The "what can we do, we got hacked" wagon got extremely popular in recent years, especially this year, but this Citigroup incident is different. There is no excuse for being on the "we are retards, we got hacked" wagon. When your "high-tech security system" is composed of changing account numbers in URLs, then what else can someone find if they look harder?

How does one get to this position? I think at the root of the problem is the thinking that people working in technology are interchangeable cogs in a giant machine. When you are building the pyramids, yes you can get 40,000 slaves and have them drag giant slabs of rock into place and stack them with virtually no way for an error to occur. And yes you can get another 40,000 slaves and replace the first 40,000 and they will still drag and stack the rocks as good as the previous 40,000 did. That mentality works when the tasks at hand are fairly simple and mechanical such as building the pyramids, or the production line at Ford. It is absolutely not valid in technology, yet there are many executives, project managers, and software architects today that think its possible.

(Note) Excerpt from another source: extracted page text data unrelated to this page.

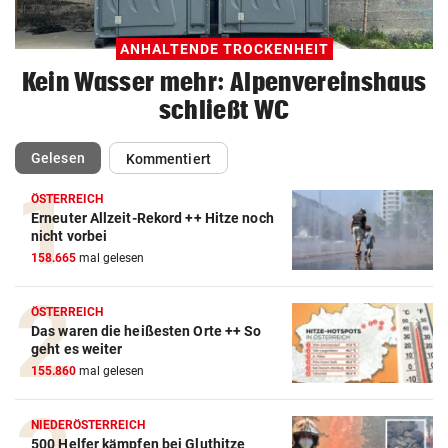
ANHALTENDE TROCKENHEIT
Kein Wasser mehr: Alpenvereinshaus
schließt WC
(ausgewählt)
Gelesen
Kommentiert
ÖSTERREICH
Erneuter Allzeit-Rekord ++ Hitze noch
nicht vorbei
158.665
mal gelesen
ÖSTERREICH
Das waren die heißesten Orte ++ So
geht es weiter
155.860
mal gelesen
NIEDERÖSTERREICH
500 Helfer kämpfen bei Gluthitze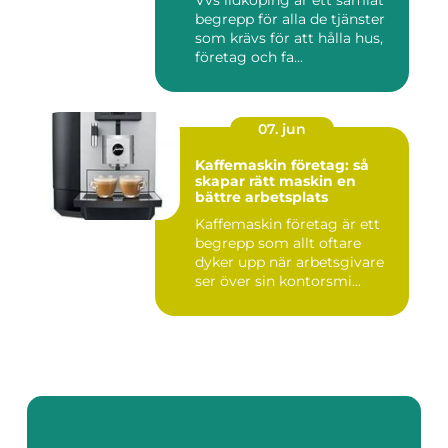
Vvs lidköping är ett samlat
begrepp för alla de tjänster
som krävs för att hålla hus,
företag och fa...
07. jun
Kaffemaskin företag: så
skapar rätt maskin en
bättre arbetsplats
Kaffemaskin företag är ett
begrepp som allt oftare
dyker upp när arbetsgivare
ser över sin kontorsmi...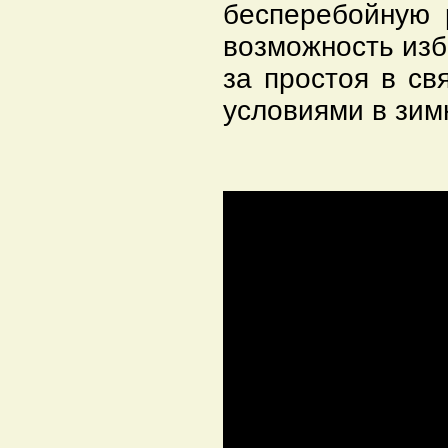
бесперебойную 
возможность изб
за простоя в св
условиями в зим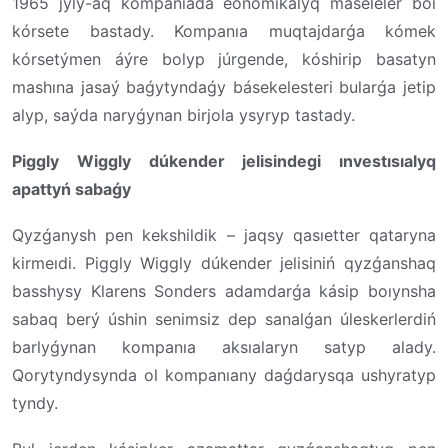
1965 jyly-aq kompanıada eonomıkalyq máseleler boı
kórsete bastady. Kompanıa muqtajdarǵa kómek
kórsetýmen áýre bolyp júrgende, kóshirip basatyn
mashına jasaý baǵytyndaǵy básekelesteri bularǵa jetip
alyp, saýda naryǵynan birjola ysyryp tastady.
Piggly Wiggly dúkender jelisindegi ınvestısıalyq
apattyń sabaǵy
Qyzǵanysh pen kekshildik – jaqsy qasıetter qataryna
kirmeıdi. Piggly Wiggly dúkender jelisiniń qyzǵanshaq
basshysy Klarens Sonders adamdarǵa kásip boıynsha
sabaq berý úshin senimsiz dep sanalǵan úleskerlerdiń
barlyǵynan kompanıa aksıalaryn satyp alady.
Qorytyndysynda ol kompanıany daǵdarysqa ushyratyp
tyndy.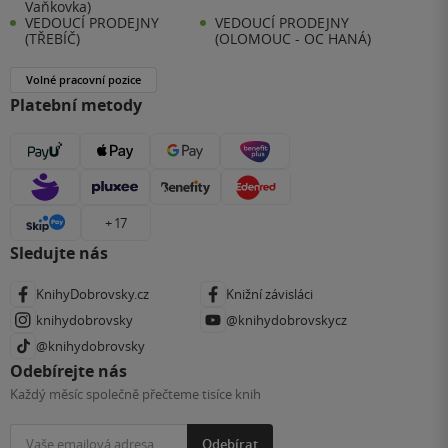
Vaňkovka)
VEDOUCÍ PRODEJNY
VEDOUCÍ PRODEJNY
(TŘEBÍČ)
(OLOMOUC - OC HANÁ)
Volné pracovní pozice
Platební metody
+ 17
Sledujte nás
KnihyDobrovsky.cz
Knižní závisláci
knihydobrovsky
@knihydobrovskycz
@knihydobrovsky
Odebírejte nás
Každý měsíc společně přečteme tisíce knih
Odebírat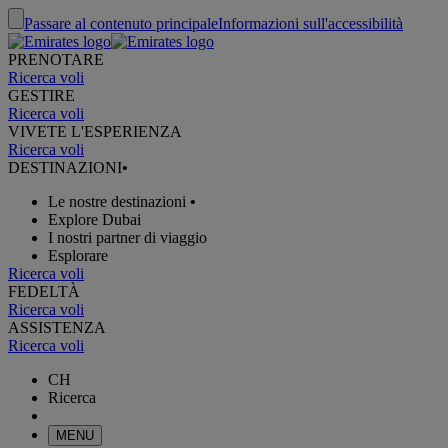
Passare al contenuto principale
Informazioni sull'accessibilità
PRENOTARE
Ricerca voli
GESTIRE
Ricerca voli
VIVETE L'ESPERIENZA
Ricerca voli
DESTINAZIONI
•
Le nostre destinazioni
•
Explore Dubai
I nostri partner di viaggio
Esplorare
Ricerca voli
FEDELTÀ
Ricerca voli
ASSISTENZA
Ricerca voli
CH
Ricerca
MENU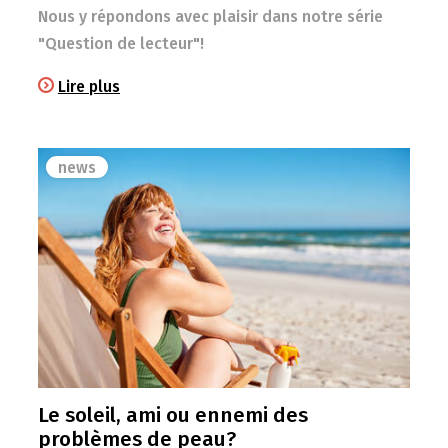
Nous y répondons avec plaisir dans notre série
"Question de lecteur"!
Lire plus
news
Le soleil, ami ou ennemi des
problèmes de peau?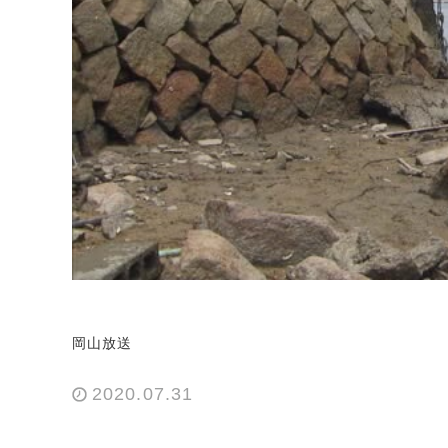
岡山放送
2020.07.31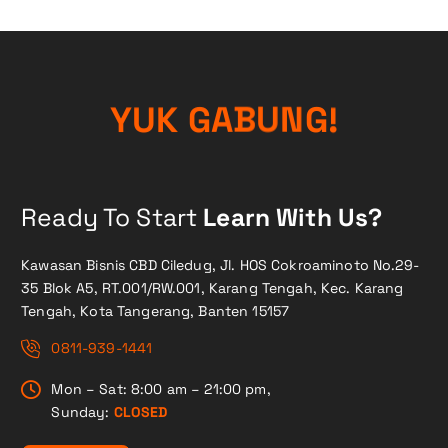
Y
U
K
G
A
B
U
N
G
!
Ready To Start
Learn With Us?
Kawasan Bisnis CBD Ciledug, Jl. HOS Cokroaminoto No.29-
35 Blok A5, RT.001/RW.001, Karang Tengah, Kec. Karang
Tengah, Kota Tangerang, Banten 15157
0811-939-1441
Mon – Sat: 8:00 am – 21:00 pm,
Sunday:
CLOSED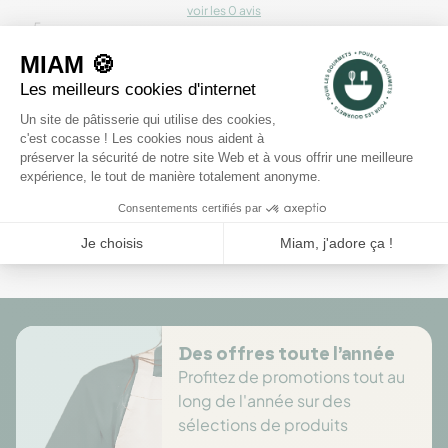
voir les 0 avis
5
4
3
2
1
Rédiger un avis
Il n'y a pas encore d'avis pour ce produit.
Des offres toute l’année
Profitez de promotions tout au
long de l'année sur des
sélections de produits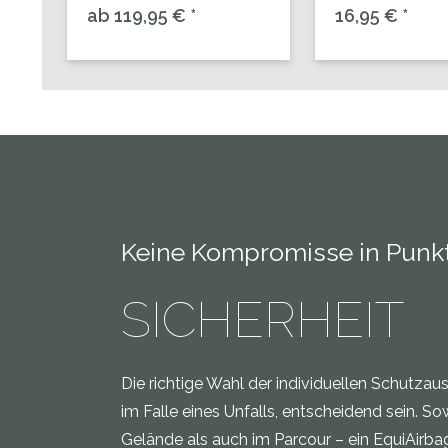
ab 119,95 € *
16,95 € *
Keine Kompromisse in Punk
SICHERHEIT
Die richtige Wahl der individuellen Schutzau
im Falle eines Unfalls, entscheidend sein. S
Gelände als auch im Parcour – ein EquiAirb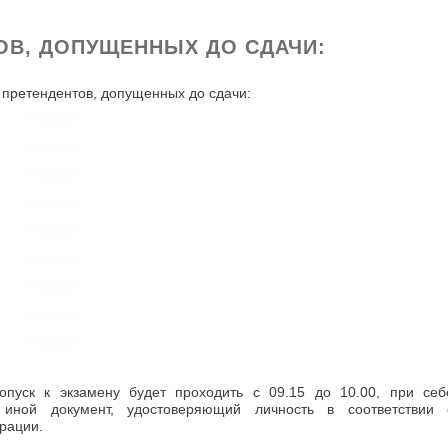
ОВ, ДОПУЩЕННЫХ ДО СДАЧИ:
к претендентов, допущенных до сдачи:
пуск к экзамену будет проходить с 09.15 до 10.00, при себ
иной документ, удостоверяющий личность в соответствии 
рации.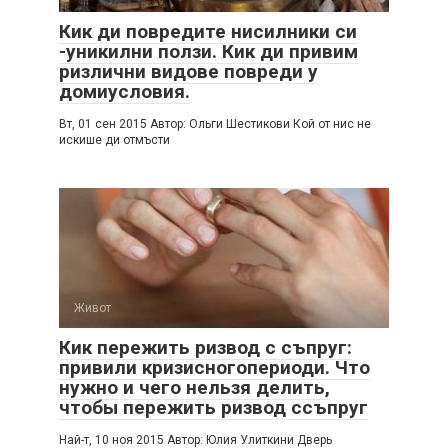
Кик ди повредите нисилники си
-уникилни ползи. Кик ди привим
ризлични видове повреди у
домиусловия.
Вт, 01 сен 2015 Автор: Ольги Шестикови Кой от нис не
искише ди отмъсти
Живот
Кик пережить ризвод с съпруг:
привили кризисногопериоди. Что
нужно и чего нельзя делить,
чтобы пережить ризвод ссъпруг
Най-т, 10 ноя 2015 Автор: Юлия Улиткини Дверь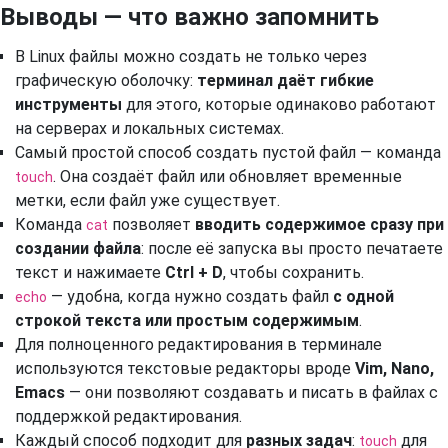
Выводы — что важно запомнить
В Linux файлы можно создать не только через
графическую оболочку:
терминал даёт гибкие
инструменты
для этого, которые одинаково работают
на серверах и локальных системах.
Самый простой способ создать пустой файл — команда
. Она создаёт файл или обновляет временные
touch
метки, если файл уже существует.
Команда
позволяет
вводить содержимое сразу при
cat
создании файла
: после её запуска вы просто печатаете
текст и нажимаете
Ctrl + D
, чтобы сохранить.
— удобна, когда нужно создать файл
с одной
echo
строкой текста или простым содержимым
.
Для полноценного редактирования в терминале
используются текстовые редакторы вроде
Vim, Nano,
Emacs
— они позволяют создавать и писать в файлах с
поддержкой редактирования.
Каждый способ подходит для
разных задач
:
для
touch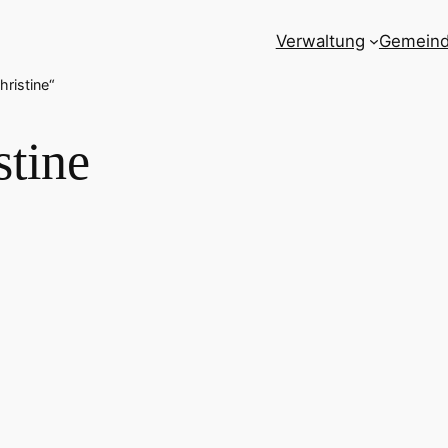
Verwaltung
Gemein
ristine“
stine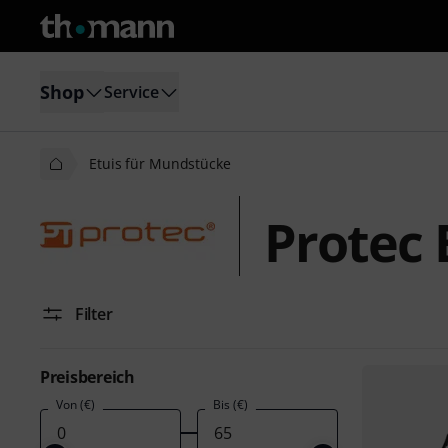
Shop
Service
Etuis für Mundstücke
Protec 
Filter
Preisbereich
Von (€)
Bis (€)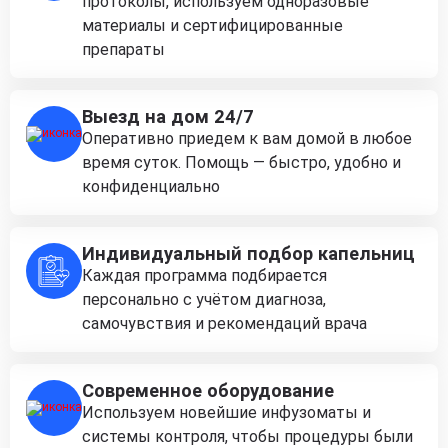
протоколы, используем одноразовые
материалы и сертифицированные
препараты
Выезд на дом 24/7
Оперативно приедем к вам домой в любое
время суток. Помощь — быстро, удобно и
конфиденциально
Индивидуальный подбор капельниц
Каждая программа подбирается
персонально с учётом диагноза,
самочувствия и рекомендаций врача
Современное оборудование
Используем новейшие инфузоматы и
системы контроля, чтобы процедуры были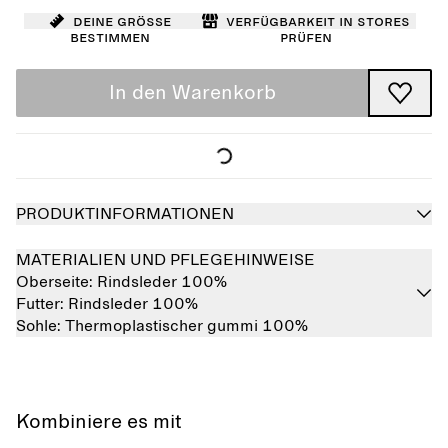
Deine Größe
Verfügbarkeit in Stores
bestimmen
prüfen
In den Warenkorb
PRODUKTINFORMATIONEN
MATERIALIEN UND PFLEGEHINWEISE
Oberseite:
Rindsleder 100%
Futter:
Rindsleder 100%
Sohle:
Thermoplastischer gummi 100%
Kombiniere es mit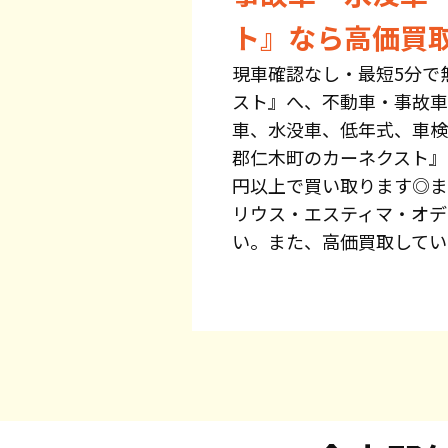
ト』なら高価買
現車確認なし・最短5分で
スト』へ、不動車・事故車
車、水没車、低年式、車検
郡仁木町のカーネクスト』
円以上で買い取ります◎ま
リウス・エスティマ・オデ
い。また、高価買取してい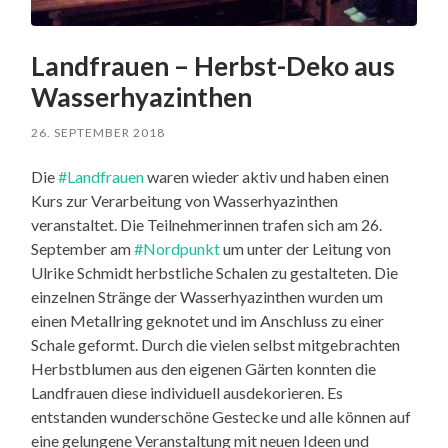
Landfrauen – Herbst-Deko aus
Wasserhyazinthen
26. SEPTEMBER 2018
Die
#Landfrauen
waren wieder aktiv und haben einen
Kurs zur Verarbeitung von Wasserhyazinthen
veranstaltet. Die Teilnehmerinnen trafen sich am 26.
September am
#Nordpunkt
um unter der Leitung von
Ulrike Schmidt herbstliche Schalen zu gestalteten. Die
einzelnen Stränge der Wasserhyazinthen wurden um
einen Metallring geknotet und im Anschluss zu einer
Schale geformt. Durch die vielen selbst mitgebrachten
Herbstblumen aus den eigenen Gärten konnten die
Landfrauen diese individuell ausdekorieren. Es
entstanden wunderschöne Gestecke und alle können auf
eine gelungene Veranstaltung mit neuen Ideen und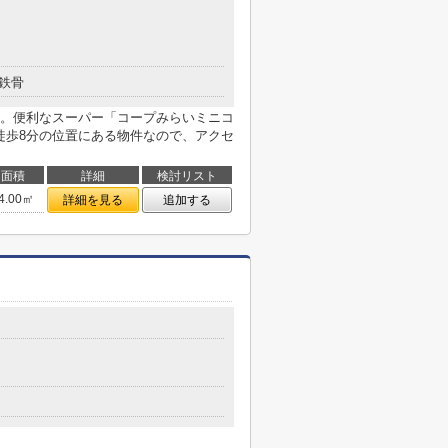
鉄骨
。便利なスーパー「コープみらいミニコ
徒歩8分の位置にある物件なので、アクセ
面積
詳細
検討リスト
4.00㎡
詳細を見る
追加する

The other part of the problem has to do with measuring expertise. The above assumption that developers, architects, designers, etc. are interchangeable also leads to the flawed assumption that a developer with 10 years of experience can replace any other developer with 10 years of experience as well. It is easy to get to that assumption when you think of these tasks as mechanical such as building the pyramids, or putting the wheels on a car. 10 years of experience developing doesn't have the same weight it did 30 years ago. Most developers today got into while they are teenagers, and hence by the time they graduate university they already have 10 years of experience developing stuff. Also, there are more technologies today that are available to the average developer to experiment with and try out, than there was 30 years ago. Hence why building technology systems  and development in general is a combination of science and art. The Sistine Chapel would have looked different if Leonardo da Vinci painted it instead even if he got the same directions from the Pope. The Pyramids would have looked the same regardless where the 40,000 slaves came from.

So for an online application that has to do with people's credit card accounts to fail at this level doesn't give me the warm fuzzy feeling that I should be getting when I read "Citi has implemented enhanced procedures to prevent a recurrence of this type of event." - if I were a customer.

Where else did you not do the due diligence you owe your customers? What other skeletons are in the closet? The New York Article should have started out like this:
Think of it as a tent with a zipper — but the zipper wasn’t closed.